# Simple Dual Zone Home Theatre/Outdoor Setup Solution??



## tim1088 (Aug 3, 2013)

Hey guys I want to start by thanking you all for your help with this. I have been to a few of the major retailers trying to find answers and each time the price seemed to keep going up with way more advanced equipment than I think I need. Here is what I have and am looking to do.

I have a small room (13x22) with a Vizio tv mounted in a corner on the wall. Integrated speakers are horrible so I want to replace them with something more substantial. My budget is as low as I can get it to be, hopefully less than $500. I have a Google TV unit attached to the TV and I would like to get at least 2 speakers and a subwoofer in the room for my audio. 

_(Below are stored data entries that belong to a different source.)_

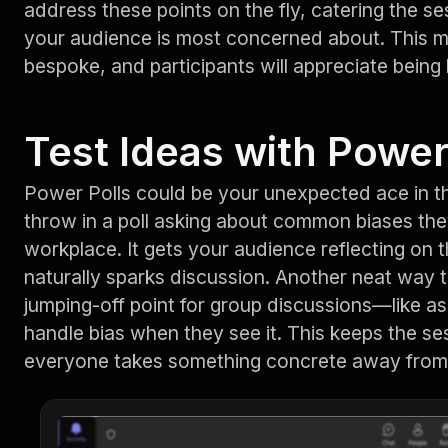
address these points on the fly, catering the se
your audience is most concerned about. This m
bespoke, and participants will appreciate being
Test Ideas with Power
Power Polls could be your unexpected ace in th
throw in a poll asking about common biases the
workplace. It gets your audience reflecting on
naturally sparks discussion. Another neat way to
jumping-off point for group discussions—like a
handle bias when they see it. This keeps the se
everyone takes something concrete away from 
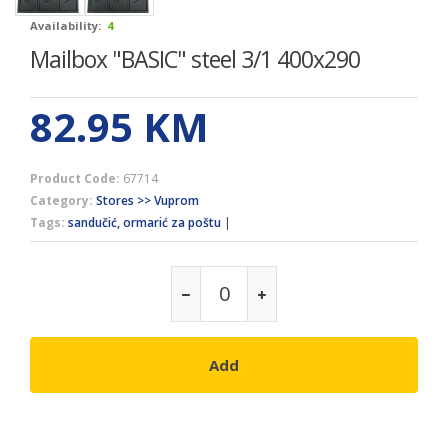
Availability:
4
Mailbox "BASIC" steel 3/1 400x290
82.95
KM
Product Code:
67714
Category:
Stores >> Vuprom
Tags:
sandučić, ormarić za poštu
|
Add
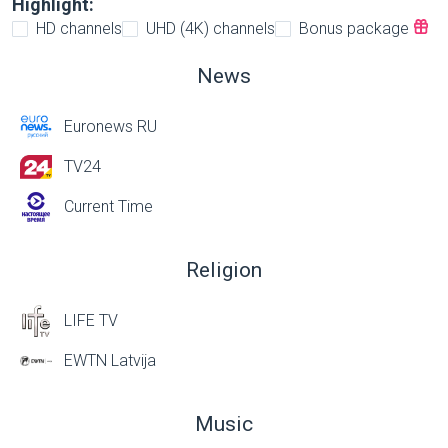
Highlight:
HD channels
UHD (4K) channels
Bonus package
News
Euronews RU
TV24
Current Time
Religion
LIFE TV
EWTN Latvija
Music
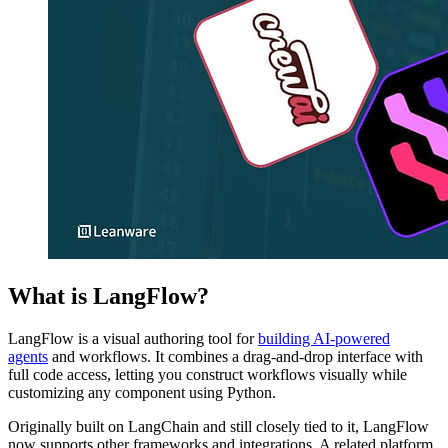
What is LangFlow?
LangFlow is a visual authoring tool for
building AI-powered
agents
and workflows. It combines a drag-and-drop interface with
full code access, letting you construct workflows visually while
customizing any component using Python.
Originally built on LangChain and still closely tied to it, LangFlow
now supports other frameworks and integrations. A related platform,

I also want to have a dual zone setup where there can be 2 outdoor speakers.

I am not looking for anything too fancy so I saw a few of the Sherwood amplifiers or even a used yamaha RX-V671 that is on Amazon for around $200. 

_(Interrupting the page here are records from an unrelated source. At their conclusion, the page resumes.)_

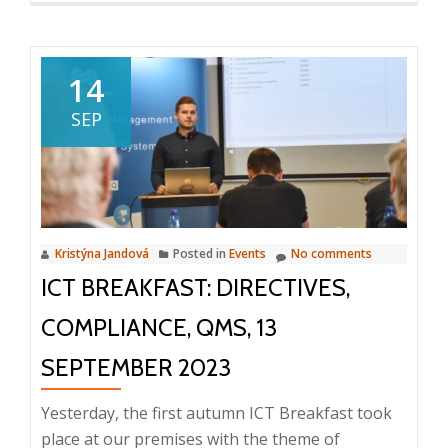
about
Benefits
of
14
integration
SEP
of
Enterprise
Systems
Kristýna Jandová
Posted in
Events
No comments
ICT BREAKFAST: DIRECTIVES,
COMPLIANCE, QMS, 13
SEPTEMBER 2023
Yesterday, the first autumn ICT Breakfast took
place at our premises with the theme of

Any thoughts of an easier solution or of a different amplifier/setup would be greatly appreciated!


----------



## cubiclecrusher (May 21, 2013)

I would start as small as possible, with the idea of upgrading.

I'd start with a 2.0 system that will drastically improve your TV built-in speaker sound. Then upgrade with a sub, and then upgrade with your zone 2.

One potential method of doing this could be with a $500 Sonos amp that is currently being offered with a pair of free speakers.
http://www.crutchfield.com/S-p9FkT7MRZjn/p_616ZP120/Sonos-CONNECT-AMP.html

The Sonos product will allow you to easily expand with multiple wireless zones. The start-up costs might seem high, but the alternatives could involve wiring, or require wireless boosters, all of which quickly add up. 

At a minimum, I'd get a used Stereo Receiver that has analog audio-out (RCA red/white audio out). Then I'd find some yard sale speakers (I've had great luck at yard sales myself). Hook that up to your TV for your main zone. Then when you are ready to upgrade, buy some form of wireless speaker system, like Rocketfish or something similar, hook their proprietary transmitter to the audio-out of your receiver and then put the wireless speaker where ever you need them.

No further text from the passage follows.